Chris Searle on Jazz

The Globe Unity Orchestra

Globe Unity 2002 (Intakt CD 086)

GROWING up in the post-war years in London, the anti-German ethos was often almost tangible.

I had been born in the apex of doodlebug attacks over the London-Essex suburbs, and such memories carried deep antipathy.

Then, when I was in the sixth form at school in the early ’60s, there was the trial of extermination-camp supremo Adolf Eichmann, when the raw and horrifying details of nazi Holocaust atrocities were exposed day after day on every newspaper front page.

Yet at school I had a powerful English teacher who showed us that fascism was only part of the German truth, and he invited us into his choice of school play — Bertolt Brecht’s marvellous narrative drama The Caucasian Chalk Circle.

It changed many of our attitudes towards the people and culture of Germany as we acted out the ideas and humanism of a German communist in suburban Essex in 1962.

Such memories came bounding back to me as I listened to this album of the Globe Unity Orchestra, originally the creation in 1966 of the Berlin-born pianist Alexander von Schlippenbach, who had first assembled a musical amalgam of German, English and other European free-jazz musicians in the Berlin Philharmonic just two decades after the cessation of the anti-fascist war in a pioneering and celebratory blast of jazz freedom, in an orchestra which was to meet again many times during the following four decades.

One of those more recent times was in January 2002, when many of the original members, like Schlippenbach himself, Bristolian tenorist Evan Parker, south London trombone genius Paul Rutherford, the Albert Ayler-inspired saxophonist from Remscheid Peter Brotzmann, the pioneering free trumpeter Manfred Schoof and drummers Aachen-born Paul Lovens and Londoner Paul Lytton all reunited for a rampaging session in Lovens’ home city.

The explosion of unity  bursts out of  Schlippenbach’s opening chords and the crashing Anglo-German drums of the album’s single hour-and-a-quarter-long track.

Brotzmann’s gushing, super-adenoidal tenor carves out the hornway as, one after another, these unchained heralds of free improvisation return to each other’s collective sonic comradeship after long, rampant choruses of solo timbral power and beauty.

When the singular British bassist Barry Guy — who as founder of the massive London Jazz Composers Orchestra knows well the purposes behind such music — said that “this music is intrinsically social,” he invites listeners to step deeply inside its sounds.

When Rutherford’s extraordinary solo time comes and he explores his instrument’s inner and outer limits and every jot of its sliding voice, you wonder about the life experiences of his father, an anti-fascist soldier from Woolwich, and how they have woven themselves into the powerfully original and soul-soaked notes and brilliance of his son and these other peace-loving troubadours of a postwar jazz generation, German and British.
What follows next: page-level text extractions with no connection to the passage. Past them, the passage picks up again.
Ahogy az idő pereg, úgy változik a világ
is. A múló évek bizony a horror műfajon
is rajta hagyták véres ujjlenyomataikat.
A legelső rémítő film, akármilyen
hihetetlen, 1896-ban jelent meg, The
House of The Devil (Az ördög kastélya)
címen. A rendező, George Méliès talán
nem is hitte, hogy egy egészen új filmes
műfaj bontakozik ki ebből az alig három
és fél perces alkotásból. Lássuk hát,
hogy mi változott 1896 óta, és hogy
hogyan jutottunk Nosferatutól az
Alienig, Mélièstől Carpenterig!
And when the soaring Schoof enters, his trumpet breathing a fiery friendship and hatred of fascism and war, it is as if the barriers are tumbling all over the world, for if it can happen in Europe after such a 20th-century history, then it can also happen any time, anywhere.

The next phase is Schlippenbach and the drummers and it is as if he is a drummer too, so forcefully and with so much passion and blood does he assail and caress his keys with an uncanny multiplicity of sound sensations.

And suddenly you realise that there is no bass in this orchestra, that the earth of its depth of sound is coming from drums and piano and the profundity of grounding notes from all the horns which create what sounds like an eternal detonation for several minutes until Parker — or is it Brotzmann, for by this time nations and individuals are eclipsed, discounted and forgotten in the blast — and only when Brotzmann re-enters with his tarogato, unaccompanied yet encompassing the full orchestral unity, are you reminded that this orchestra is composed and created from an audacious group of singular and wildly creative musicians playing out their lives between two centuries, two millennia.

In the end you can’t write accurately about such music, only listen to and marvel at it and the artists who so bravely create it in defiance of difference and war.